Here are a few ways we love it:
In a bowl. Layer it over rice or quinoa with whatever vegetables you have, a handful of fresh herbs, and a drizzle of something bright — rice vinegar, lime juice, a little sesame oil. Fast, complete, satisfying.
In tacos. Warm tortillas, crispy tofu, shredded cabbage, avocado, pickled onion, cilantro. Add a little hot sauce and you have a summer taco situation that holds its own against anything.
As a scramble. Crumble it while it’s still warm and toss with sautéed vegetables — zucchini, peppers, spinach, whatever’s in the fridge. Season aggressively.
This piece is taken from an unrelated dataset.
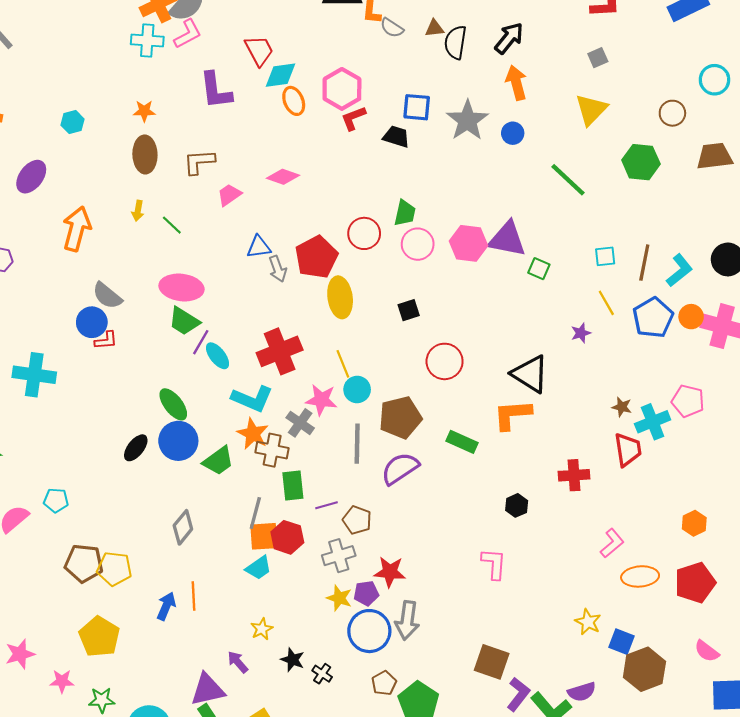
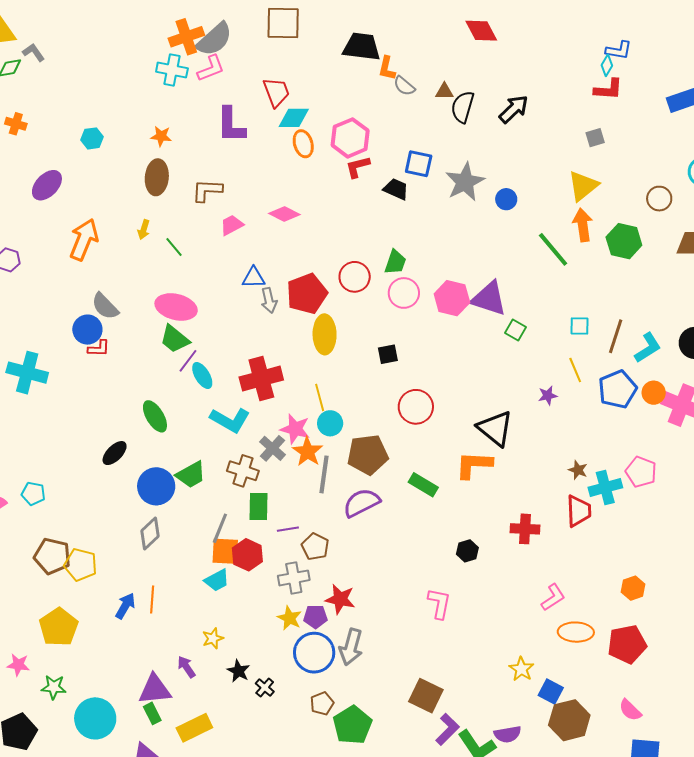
orange arrow: (516, 83) -> (583, 225), moved
orange star: (253, 434) -> (308, 452), moved
blue circle: (178, 441) -> (156, 486), moved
It reads like a savory scramble and works for any meal of the day.
Straight off the pan. I do this every time and I’m not apologizing for it.
If you’ve been reaching for animal proteins by default this summer, I’m not telling you to stop. I’m telling you to try adding this in and notice how you feel in the two hours after eating. Your digestion will tell you everything you need to know.